(DATA):
*** Block opens ***

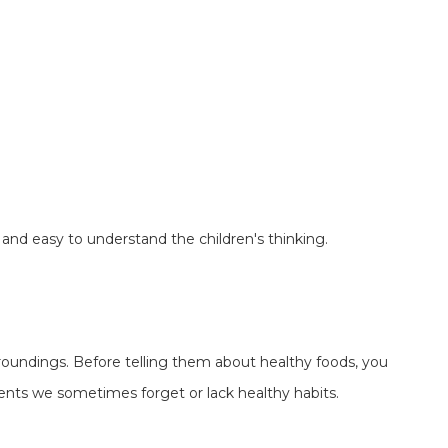
and easy to understand the children's thinking.
urroundings. Before telling them about healthy foods, you
rents we sometimes forget or lack healthy habits.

*** Block closes ***

(INSTRUCTIONS TO FOLLOW): Reproduce the listing exactly, minus its pictures.

(ANSWER TO THIS TASK):
and easy to understand the children's thinking.
urroundings. Before telling them about healthy foods, you
rents we sometimes forget or lack healthy habits.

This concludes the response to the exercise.